Na monitoração e seguimento do paciente deve-se avaliar: glicemia a cada seis ou duas horas se distúrbios glicêmicos presentes, íons (sódio, potássio, cloro, cálcio, fósforo, magnésio), bicarbonato, lactato, gasometria arterial (a cada 12 horas).
Na avaliação neurológica, se disponível, deve ser realizado EEG à admissão para parâmetro de controles subsequentes e, dependendo da avaliação clínica e necessidade para esclarecimento diagnóstico, tomografia computadorizada ou ressonância magnética podem ser necessárias.
Em todos os pacientes é importante buscar a etiologia.
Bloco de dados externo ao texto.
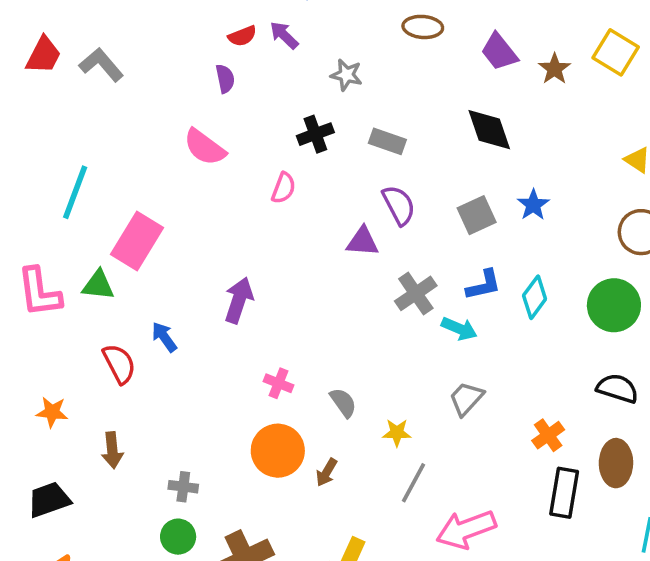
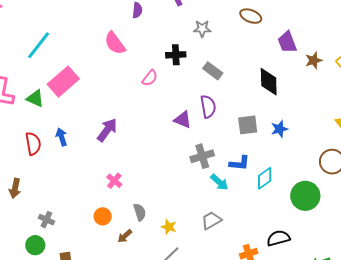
gray star: (346, 75) -> (202, 29), turned -30
black semicircle: (617, 388) -> (278, 238), moved, turned -50
gray semicircle: (343, 403) -> (140, 212), moved
orange circle: (278, 451) -> (103, 216), size x0.6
Assim, quando da avaliação etiológica, os seguintes exames devem ser solicitados: ceruloplasmina, cobre sérico, fator antinuclear (FAN), antimúsculo-liso (AML), antiLKM1, eletroforese de imunoglobulinas, amilase, lipase, anti-HAV IgM e IgG, anti-HBc IgM e total, HbsAg, anti-HCV, anti-HEV, EBV, citomegalovírus, herpes simples, HIV, análise toxicológica, alfa-1-antripsina sérica, ferritina, ferro e transferrina. Conservar pelo menos dois frascos com 5 mL de soro do paciente, colhido à admissão, para exames posteriores que se fizerem necessários (freezer a -20ºC). Na avaliação urinária solicitar análise toxicológica, cromatografia de aminoácidos, succinilacetona, dosagem cobre em urina de 24 horas, ácidos orgânicos e pesquisa de açúcares redutores.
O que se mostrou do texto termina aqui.